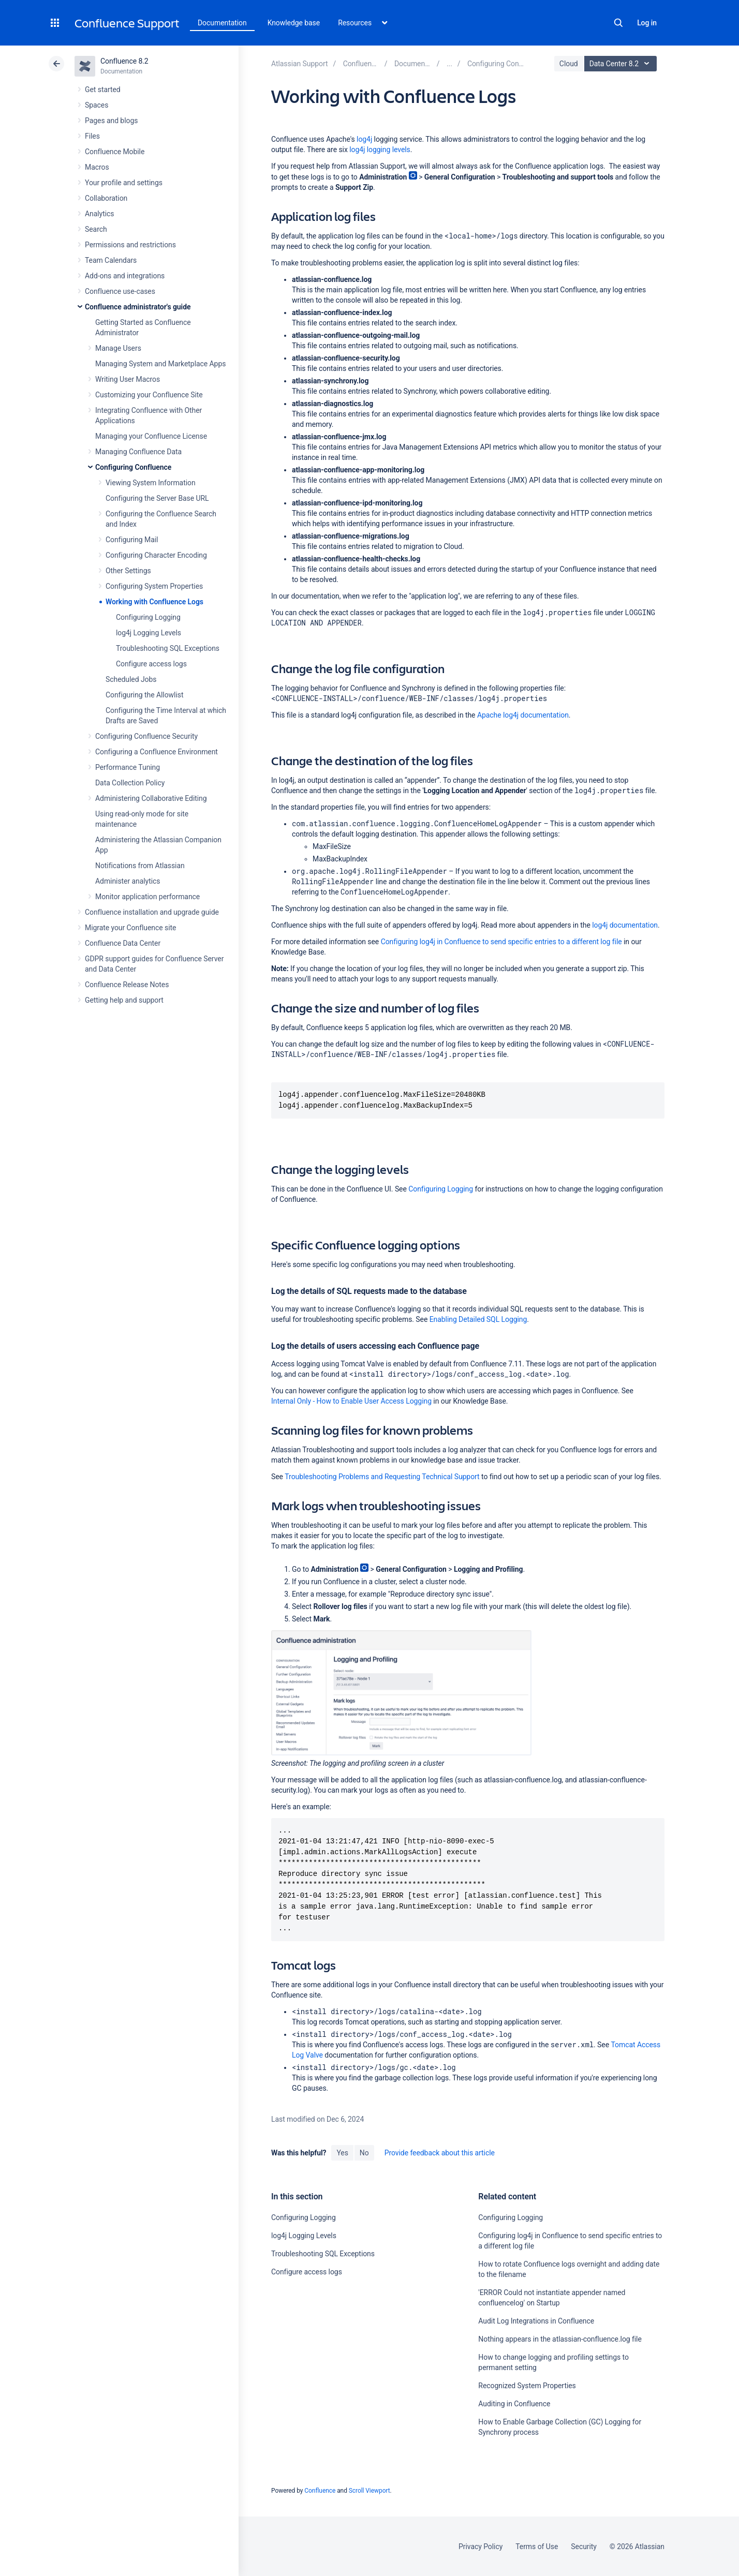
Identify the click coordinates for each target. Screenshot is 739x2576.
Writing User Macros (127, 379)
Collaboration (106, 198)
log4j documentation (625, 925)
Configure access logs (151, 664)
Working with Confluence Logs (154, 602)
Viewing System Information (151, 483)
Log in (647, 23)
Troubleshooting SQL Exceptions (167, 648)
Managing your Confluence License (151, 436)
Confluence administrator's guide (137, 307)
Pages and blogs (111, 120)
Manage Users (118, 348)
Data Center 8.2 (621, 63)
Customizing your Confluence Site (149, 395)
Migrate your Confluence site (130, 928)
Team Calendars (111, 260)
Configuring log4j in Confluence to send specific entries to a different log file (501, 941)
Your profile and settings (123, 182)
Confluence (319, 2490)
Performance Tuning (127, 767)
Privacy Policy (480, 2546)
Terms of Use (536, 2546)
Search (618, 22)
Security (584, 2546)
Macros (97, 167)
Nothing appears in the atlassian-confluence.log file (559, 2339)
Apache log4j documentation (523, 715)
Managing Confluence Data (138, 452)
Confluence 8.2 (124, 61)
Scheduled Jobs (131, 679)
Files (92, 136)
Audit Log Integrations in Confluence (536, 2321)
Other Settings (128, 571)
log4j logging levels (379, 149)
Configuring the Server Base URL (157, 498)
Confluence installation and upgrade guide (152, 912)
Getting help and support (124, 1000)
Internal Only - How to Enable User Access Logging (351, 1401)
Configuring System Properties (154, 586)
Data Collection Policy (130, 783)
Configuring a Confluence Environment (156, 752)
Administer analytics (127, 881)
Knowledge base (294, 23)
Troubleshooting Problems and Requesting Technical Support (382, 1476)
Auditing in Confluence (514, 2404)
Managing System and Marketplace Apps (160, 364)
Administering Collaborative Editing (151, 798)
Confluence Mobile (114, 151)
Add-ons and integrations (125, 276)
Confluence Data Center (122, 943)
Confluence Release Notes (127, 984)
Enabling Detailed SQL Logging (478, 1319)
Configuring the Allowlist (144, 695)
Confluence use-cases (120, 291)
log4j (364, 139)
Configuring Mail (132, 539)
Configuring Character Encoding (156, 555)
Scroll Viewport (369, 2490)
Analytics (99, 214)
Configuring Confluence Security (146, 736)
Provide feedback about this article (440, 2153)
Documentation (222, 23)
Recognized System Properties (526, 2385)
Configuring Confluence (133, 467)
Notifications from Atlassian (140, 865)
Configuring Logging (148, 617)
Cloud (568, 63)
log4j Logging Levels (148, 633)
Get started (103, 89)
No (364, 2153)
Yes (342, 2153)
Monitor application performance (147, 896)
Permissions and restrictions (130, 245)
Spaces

[Work instruction]
Pull out all lines of the data with the string "Security".

[Completed task]
Security (584, 2546)
Configuring Confluence Security (146, 736)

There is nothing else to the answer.